Unit 6: Exercise – Assign Azure resource roles in Privileged Identity Management
In this unit, you learn how to assign Azure resource roles using Microsoft Entra Privileged Identity Management (PIM).
Unlike Microsoft Entra directory roles, Azure resource roles apply to subscriptions, management groups, resource groups, or individual Azure resources.
Using PIM for Azure resources ensures:
- Just-in-time access.
- Reduced standing privilege.
- Strong auditing and governance of critical cloud resources.
Azure resource roles supported by PIM
PIM can manage:
- Built-in Azure roles.
- Custom Azure roles.
Common examples include:
- Owner.
- User Access Administrator.
- Contributor.
- Security Admin.
- Security Manager.
Part 1: Discover and onboard Azure resources into PIM
Before assigning Azure roles, the resource must be onboarded into PIM.
Step 1: Open Privileged Identity Management
- Sign in to the Microsoft Entra admin center as a tenant administrator.
- Search for Privileged Identity Management.
- Select Microsoft Entra Privileged Identity Management.
Step 2: Open Azure resources in PIM
- In the left navigation, select Azure resources.
This section is used only for Azure RBAC roles, not Microsoft Entra roles.
Step 3: Discover Azure resources
- On the top menu, select Discover resources.
The discovery experience shows:
- Subscriptions.
- Management groups.
- Resources you have permission to manage.
Step 4: Select and onboard a subscription
- In the Azure resources – Discovery screen:
- Select your subscription.
- On the top menu, select Manage resource.
Step 5: Confirm onboarding
- In the Onboarding selected resource for management dialog:
- Review the information.
- Select OK.
This action:
- Brings the resource under PIM management.
- Enables role assignments via PIM workflows.
- When onboarding completes, close the Discovery screen.
Part 2: Assign an Azure resource role (Eligible)
Step 6: Open the onboarded resource
- In the Azure resources list, select the resource you just added.
This opens the resource overview page.
Step 7: View available Azure roles
- In the left navigation, under Manage, select Roles.
This displays:
- All Azure RBAC roles available for the selected resource.
Step 8: Add a new role assignment
- On the top menu, select + Add assignments.
Step 9: Select role and member
- In the Add assignments dialog:
- Select Select role.
- Choose API Management Service Contributor.
- Under Select member(s), select No member selected.
- In the Select a member or group pane:
- Choose a user from your organization.
- Select Next.
Step 10: Configure assignment type and duration
- On the Settings tab, review Assignment type options:
- Eligible:
- User must activate the role.
- Activation may require MFA, approval, and justification.
- Role expires automatically.
- Active:
- Role is always active.
- Higher security risk.
- Select Eligible.
Step 11: Configure assignment duration
- Optionally adjust:
- Start date.
- End date.
This controls how long the user remains eligible.
Step 12: Complete the assignment
A status notification confirms that the role assignment was created successfully.
Part 3: Update or remove an Azure resource role assignment
Step 13: Open role assignments
- In Privileged Identity Management, select Azure resources.
- Select the resource you want to manage.
- In the left navigation, select Assignments.
Step 14: Review eligible assignments
- Select the Eligible roles tab.
- Review available actions in the Action column.

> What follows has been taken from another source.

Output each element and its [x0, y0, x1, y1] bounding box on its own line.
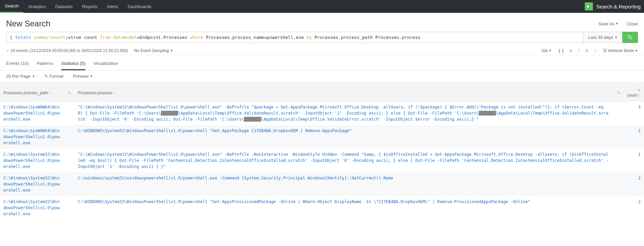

Step 15: Remove a role assignment
- Select Remove next to the assignment.
- In the Remove dialog box:
- Review the information.
- Select Yes.
The role assignment is removed immediately.
Key differences: Azure roles vs Microsoft Entra roles (exam focus)
| Area | Microsoft Entra roles | Azure resource roles |
|---|
| Scope | Directory-wide | Subscription / resource |
| Managed in PIM section | Microsoft Entra roles | Azure resources |
| Requires onboarding | No | Yes |
| RBAC model | Entra RBAC | Azure RBAC |
| Common examples | Global Admin | Owner, Contributor |
Key exam takeaways
- Azure resources must be onboarded into PIM before role assignment.
- Eligible assignments are preferred over active.
- PIM supports built-in and custom Azure roles.
- Role activation is time-bound and auditable.
- Owner and User Access Administrator roles should always be protected by PIM.